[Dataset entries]
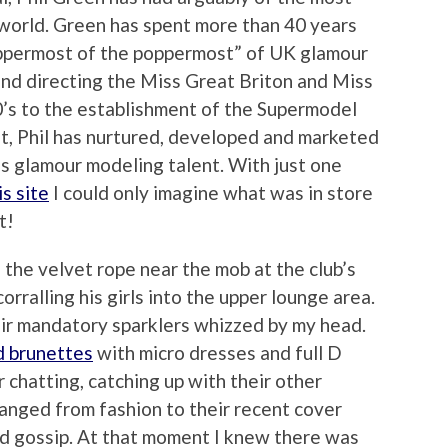
e world. Green has spent more than 40 years
ppermost of the poppermost” of UK glamour
nd directing the Miss Great Briton and Miss
0’s to the establishment of the Supermodel
t, Phil has nurtured, developed and marketed
ss glamour modeling talent. With just one
s site
I could only imagine what was in store
t!
the velvet rope near the mob at the club’s
orralling his girls into the upper lounge area.
ir mandatory sparklers whizzed by my head.
d brunettes
with micro dresses and full D
 chatting, catching up with their other
ranged from fashion to their recent cover
nd gossip. At that moment I knew there was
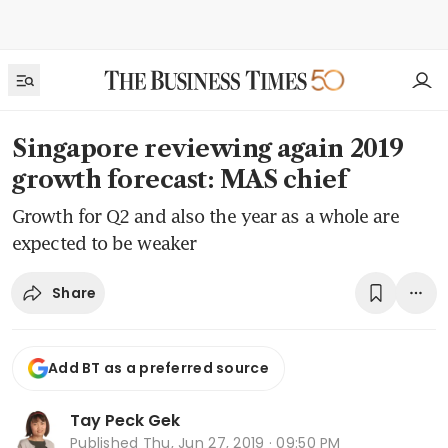
Singapore reviewing again 2019
growth forecast: MAS chief
Growth for Q2 and also the year as a whole are
expected to be weaker
Share
Add BT as a preferred source
Tay Peck Gek
Published
Thu, Jun 27, 2019 · 09:50 PM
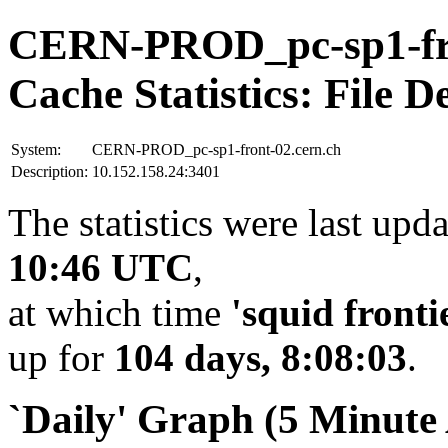
CERN-PROD_pc-sp1-fro
Cache Statistics: File D
System:
CERN-PROD_pc-sp1-front-02.cern.ch
Description:
10.152.158.24:3401
The statistics were last upd
10:46 UTC
,
at which time
'squid fronti
up for
104 days, 8:08:03
.
`Daily' Graph (5 Minute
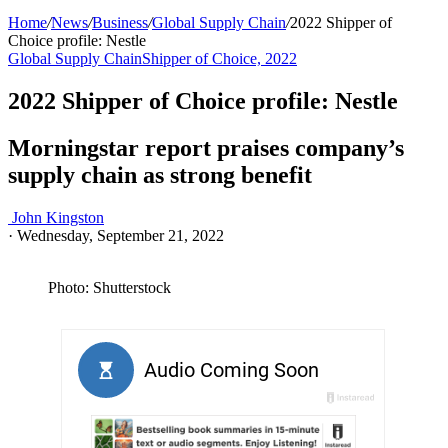
Home
/
News
/
Business
/
Global Supply Chain
/
2022 Shipper of
Choice profile: Nestle
Global Supply Chain
Shipper of Choice, 2022
2022 Shipper of Choice profile: Nestle
Morningstar report praises company’s
supply chain as strong benefit
John Kingston
·
Wednesday, September 21, 2022
Photo: Shutterstock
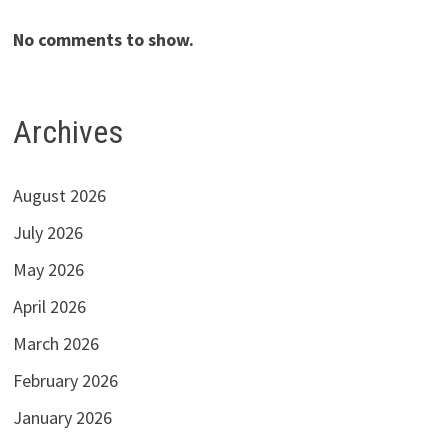
No comments to show.
Archives
August 2026
July 2026
May 2026
April 2026
March 2026
February 2026
January 2026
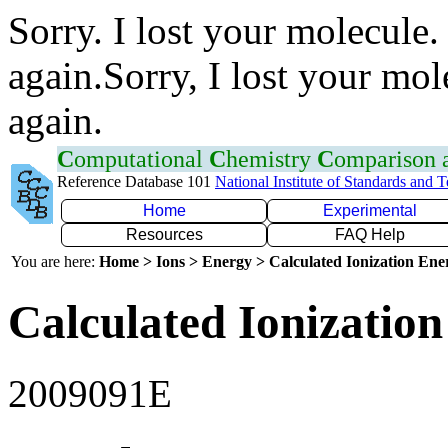
Sorry. I lost your molecule.
again.Sorry, I lost your mol
again.
C
omputational
C
hemistry
C
omparison
Reference Database 101
National Institute of Standards and 
Home
Experimental
Resources
FAQ Help
You are here:
Home > Ions > Energy > Calculated Ionization En
Calculated Ionization
2009091E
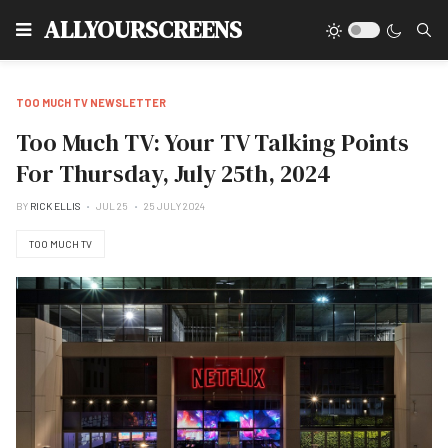
Type
ALLYOURSCREENS
TOO MUCH TV NEWSLETTER
Too Much TV: Your TV Talking Points
For Thursday, July 25th, 2024
BY
RICK ELLIS
JUL 25
25 JULY 2024
TOO MUCH TV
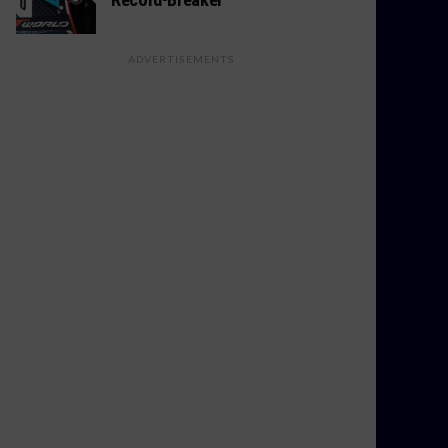
ADVERTISEMENTS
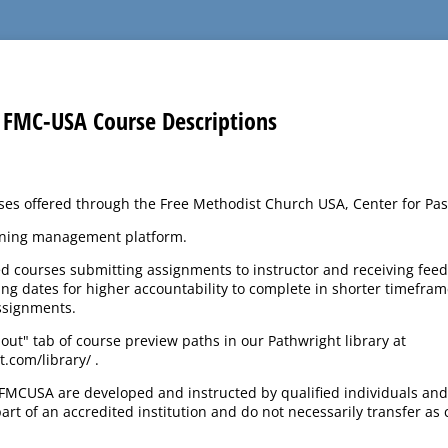
FMC-USA Course Descriptions
rses offered through the Free Methodist Church USA, Center for Pas
rning management platform.
ed courses submitting assignments to instructor and receiving fe
g dates for higher accountability to complete in shorter timefram
ssignments.
bout" tab of course preview paths in our Pathwright library at
.com/library/ .
FMCUSA are developed and instructed by qualified individuals and
rt of an accredited institution and do not necessarily transfer as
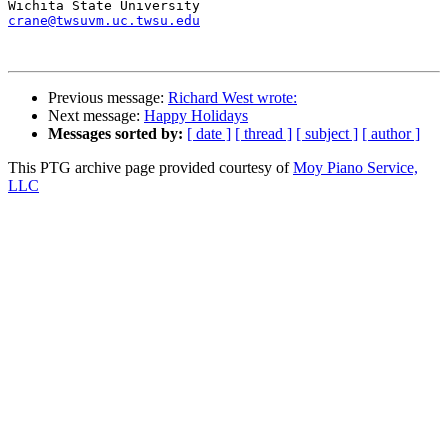
crane@twsuvm.uc.twsu.edu
Previous message:
Richard West wrote:
Next message:
Happy Holidays
Messages sorted by:
[ date ]
[ thread ]
[ subject ]
[ author ]
This PTG archive page provided courtesy of
Moy Piano Service,
LLC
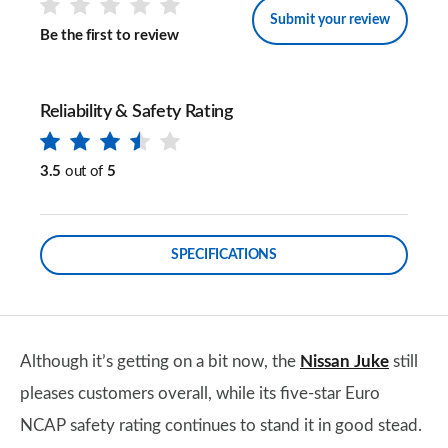
Submit your review
Be the first to review
Reliability & Safety Rating
3.5
out of
5
SPECIFICATIONS
Although it’s getting on a bit now, the
Nissan Juke
still
pleases customers overall, while its five-star Euro
NCAP safety rating continues to stand it in good stead.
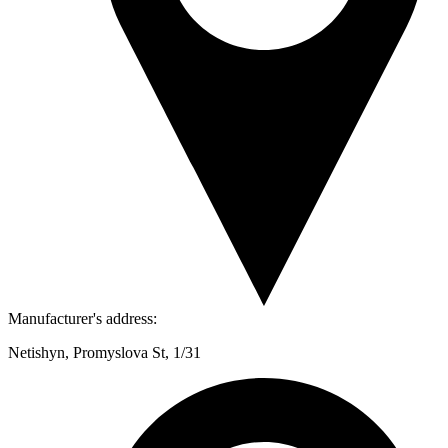
Manufacturer's address:
Netishyn, Promyslova St, 1/31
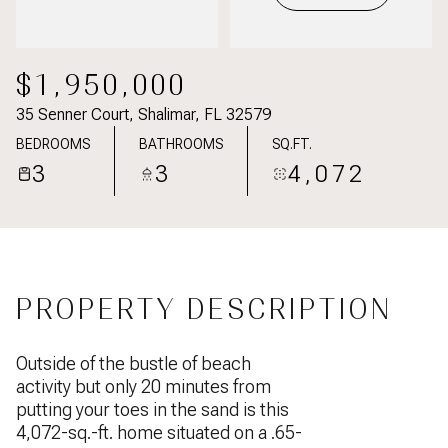
$1,950,000
35 Senner Court, Shalimar, FL 32579
BEDROOMS
BATHROOMS
SQ.FT.
3
3
4,072
PROPERTY DESCRIPTION
Outside of the bustle of beach
activity but only 20 minutes from
putting your toes in the sand is this
4,072-sq.-ft. home situated on a .65-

• About this task: Tally the lines in the entries above that hold the word "from". Reply with nothing but that count.

• Answer for the task: 2